- _Problem_: Only the lines that include "they" should be copied from the data below.

- _Task material_:
* * * * * * * * *
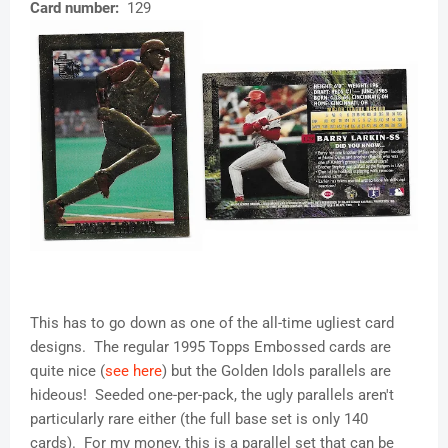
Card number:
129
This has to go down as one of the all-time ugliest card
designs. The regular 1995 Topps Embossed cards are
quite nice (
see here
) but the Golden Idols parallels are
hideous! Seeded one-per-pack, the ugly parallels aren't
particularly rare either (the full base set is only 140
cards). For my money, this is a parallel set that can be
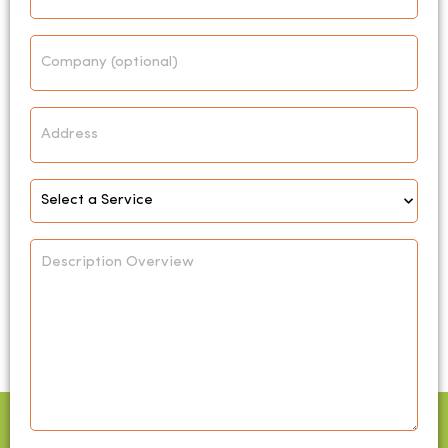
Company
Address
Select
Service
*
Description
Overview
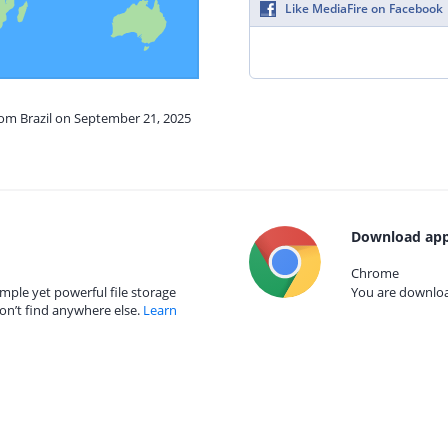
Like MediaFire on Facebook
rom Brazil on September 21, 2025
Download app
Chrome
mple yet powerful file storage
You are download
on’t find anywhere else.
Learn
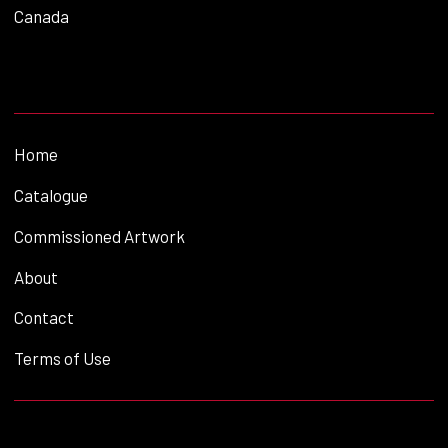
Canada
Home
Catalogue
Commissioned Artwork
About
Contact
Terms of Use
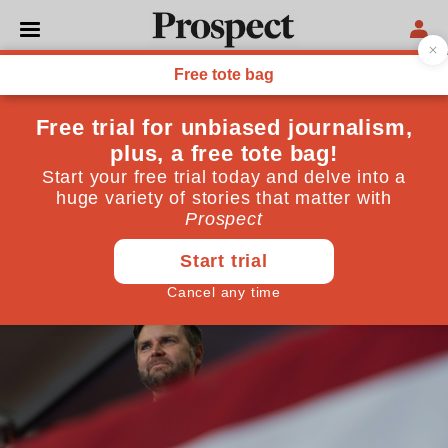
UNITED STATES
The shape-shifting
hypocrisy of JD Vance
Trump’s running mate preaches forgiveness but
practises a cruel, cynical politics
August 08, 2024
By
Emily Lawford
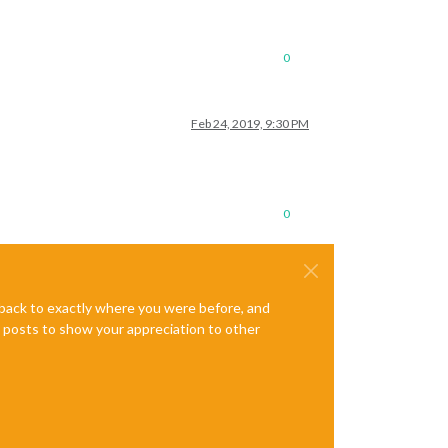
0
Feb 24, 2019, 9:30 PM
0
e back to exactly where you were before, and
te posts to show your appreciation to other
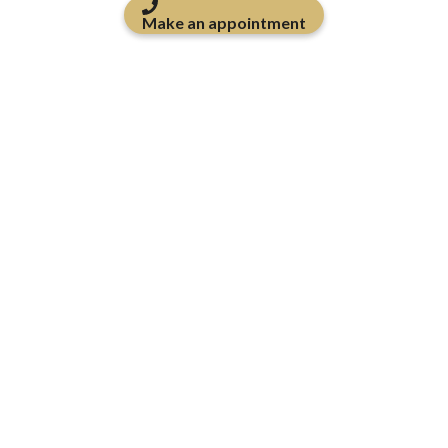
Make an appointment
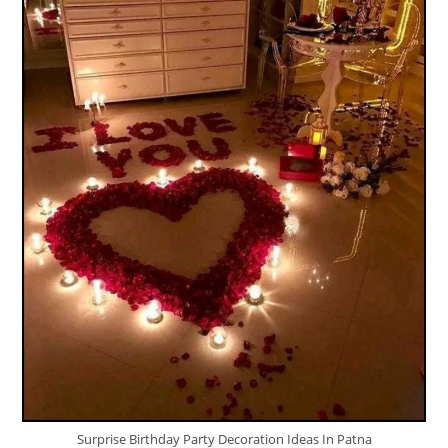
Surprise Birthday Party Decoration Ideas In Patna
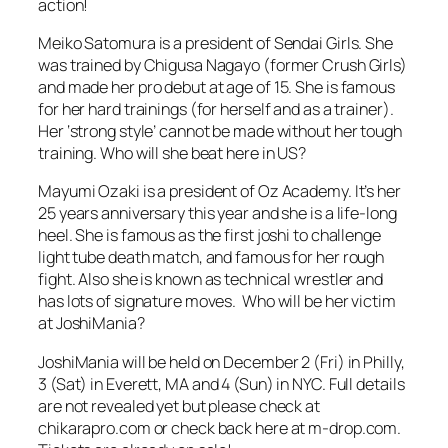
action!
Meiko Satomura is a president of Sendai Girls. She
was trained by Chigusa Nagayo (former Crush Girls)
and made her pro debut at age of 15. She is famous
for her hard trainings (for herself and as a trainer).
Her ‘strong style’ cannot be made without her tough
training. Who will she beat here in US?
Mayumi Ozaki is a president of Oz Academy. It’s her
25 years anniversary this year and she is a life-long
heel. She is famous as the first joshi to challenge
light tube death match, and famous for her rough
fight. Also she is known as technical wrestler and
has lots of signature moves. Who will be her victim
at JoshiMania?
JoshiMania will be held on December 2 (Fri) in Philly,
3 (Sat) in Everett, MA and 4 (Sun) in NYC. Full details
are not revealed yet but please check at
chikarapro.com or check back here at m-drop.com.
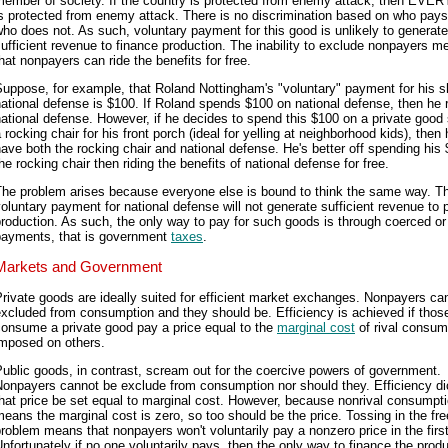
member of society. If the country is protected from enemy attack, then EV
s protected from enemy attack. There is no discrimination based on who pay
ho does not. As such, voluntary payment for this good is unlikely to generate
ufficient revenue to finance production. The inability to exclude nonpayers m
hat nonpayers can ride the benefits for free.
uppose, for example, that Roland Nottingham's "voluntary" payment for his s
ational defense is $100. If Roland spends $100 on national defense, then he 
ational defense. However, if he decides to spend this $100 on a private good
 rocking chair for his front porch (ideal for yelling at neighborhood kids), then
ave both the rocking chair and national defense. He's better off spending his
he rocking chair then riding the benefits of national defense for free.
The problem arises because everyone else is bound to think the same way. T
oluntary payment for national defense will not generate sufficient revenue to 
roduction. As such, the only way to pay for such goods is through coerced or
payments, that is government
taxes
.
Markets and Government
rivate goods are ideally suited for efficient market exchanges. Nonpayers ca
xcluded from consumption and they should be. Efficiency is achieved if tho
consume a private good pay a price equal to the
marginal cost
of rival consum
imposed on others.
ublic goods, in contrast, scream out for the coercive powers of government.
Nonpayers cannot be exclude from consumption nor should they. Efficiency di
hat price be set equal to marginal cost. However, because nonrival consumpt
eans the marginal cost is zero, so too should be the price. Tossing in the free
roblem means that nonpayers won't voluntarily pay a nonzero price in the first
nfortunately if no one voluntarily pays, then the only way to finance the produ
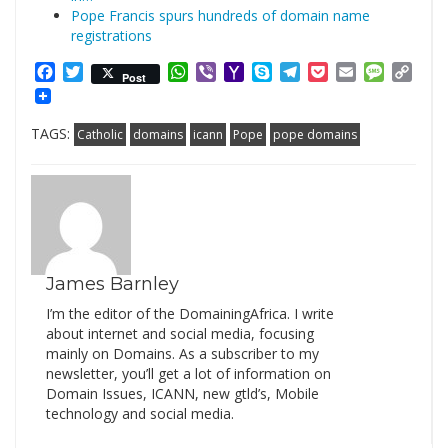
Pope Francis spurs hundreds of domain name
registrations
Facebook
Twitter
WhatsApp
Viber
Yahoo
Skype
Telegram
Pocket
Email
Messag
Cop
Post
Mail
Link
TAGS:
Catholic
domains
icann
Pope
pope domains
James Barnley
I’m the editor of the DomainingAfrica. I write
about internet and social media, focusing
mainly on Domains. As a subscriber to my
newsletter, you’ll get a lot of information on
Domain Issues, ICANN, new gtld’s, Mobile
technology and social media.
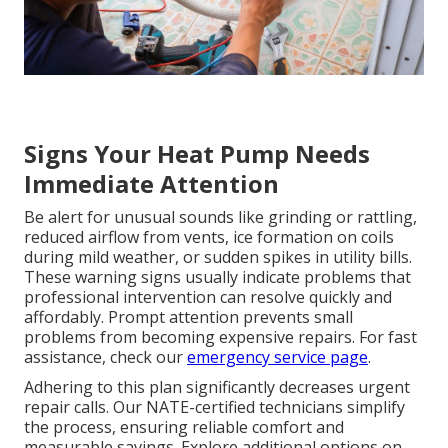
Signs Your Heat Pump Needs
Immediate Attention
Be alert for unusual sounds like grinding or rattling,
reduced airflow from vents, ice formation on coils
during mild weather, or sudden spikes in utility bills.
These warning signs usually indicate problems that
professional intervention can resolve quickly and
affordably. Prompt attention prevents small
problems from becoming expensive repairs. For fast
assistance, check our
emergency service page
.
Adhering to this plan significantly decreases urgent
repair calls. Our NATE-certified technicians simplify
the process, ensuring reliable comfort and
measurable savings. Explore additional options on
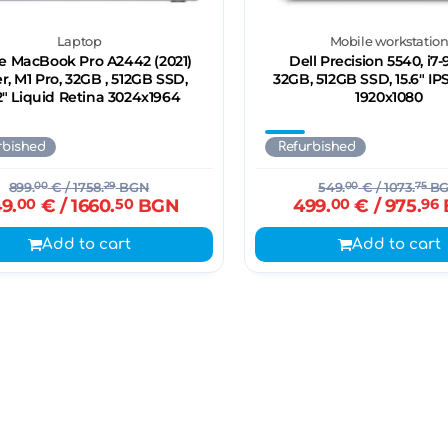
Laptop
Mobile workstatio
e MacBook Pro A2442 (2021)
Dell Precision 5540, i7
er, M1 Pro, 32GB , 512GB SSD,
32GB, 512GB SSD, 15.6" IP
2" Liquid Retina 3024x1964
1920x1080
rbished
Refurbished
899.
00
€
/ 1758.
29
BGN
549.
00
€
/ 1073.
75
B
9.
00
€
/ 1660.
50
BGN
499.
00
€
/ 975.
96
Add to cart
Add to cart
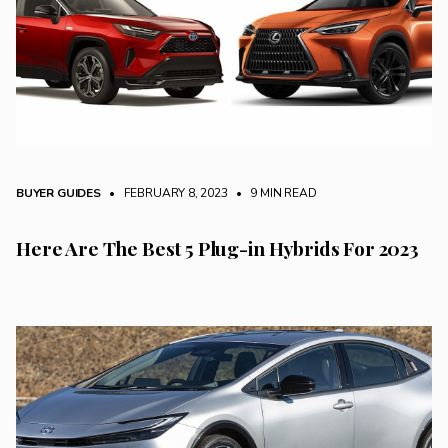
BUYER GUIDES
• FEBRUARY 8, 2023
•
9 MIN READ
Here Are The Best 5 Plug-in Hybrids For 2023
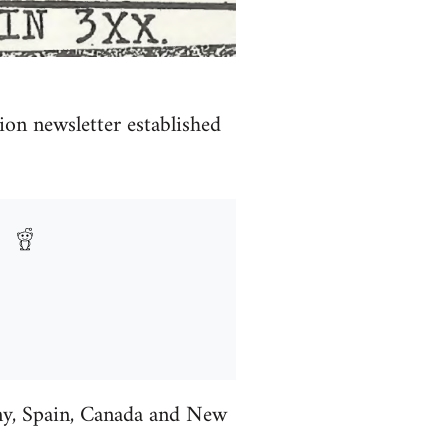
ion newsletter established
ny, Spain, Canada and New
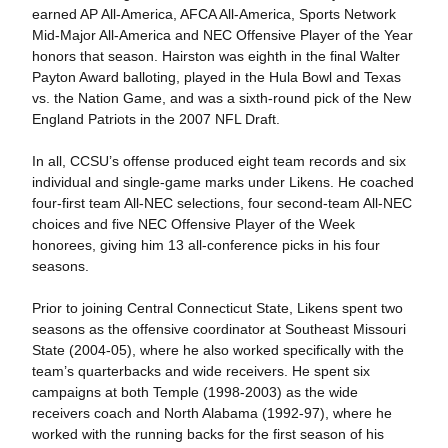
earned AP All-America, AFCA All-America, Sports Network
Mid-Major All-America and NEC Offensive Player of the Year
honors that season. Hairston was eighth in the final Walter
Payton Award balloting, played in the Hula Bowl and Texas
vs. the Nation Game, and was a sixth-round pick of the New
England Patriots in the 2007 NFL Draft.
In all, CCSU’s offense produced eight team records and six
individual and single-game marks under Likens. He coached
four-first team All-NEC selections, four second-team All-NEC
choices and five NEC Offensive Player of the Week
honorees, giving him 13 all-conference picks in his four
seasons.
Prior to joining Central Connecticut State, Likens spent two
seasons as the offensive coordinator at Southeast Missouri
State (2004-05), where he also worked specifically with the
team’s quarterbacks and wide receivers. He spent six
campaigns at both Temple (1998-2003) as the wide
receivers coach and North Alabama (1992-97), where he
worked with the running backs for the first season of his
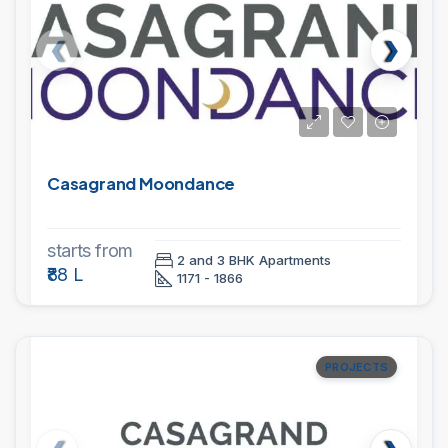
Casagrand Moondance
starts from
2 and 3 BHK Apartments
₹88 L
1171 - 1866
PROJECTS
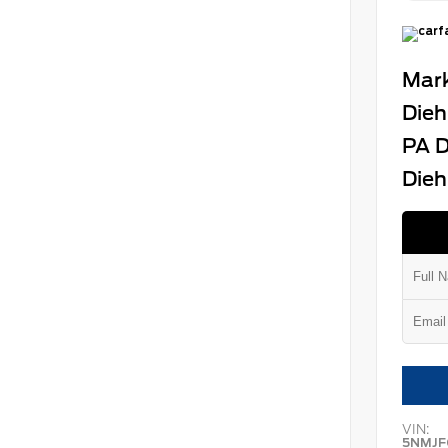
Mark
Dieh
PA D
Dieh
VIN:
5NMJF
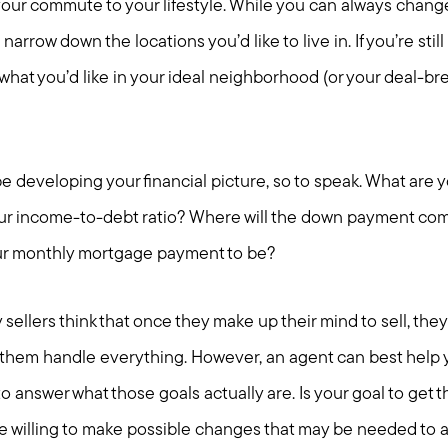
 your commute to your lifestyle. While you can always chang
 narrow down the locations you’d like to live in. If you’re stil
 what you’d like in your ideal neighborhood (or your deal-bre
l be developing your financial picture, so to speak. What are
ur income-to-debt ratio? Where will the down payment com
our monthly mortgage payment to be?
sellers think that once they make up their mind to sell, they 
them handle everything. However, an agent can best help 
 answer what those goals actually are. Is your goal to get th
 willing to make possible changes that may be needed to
* * * * * * * * *
- _Response to this exercise_:
xcluded from consumption and they should be. Efficiency is achieved if tho
Nonpayers cannot be exclude from consumption nor should they. Efficiency di
sellers think that once they make up their mind to sell, they 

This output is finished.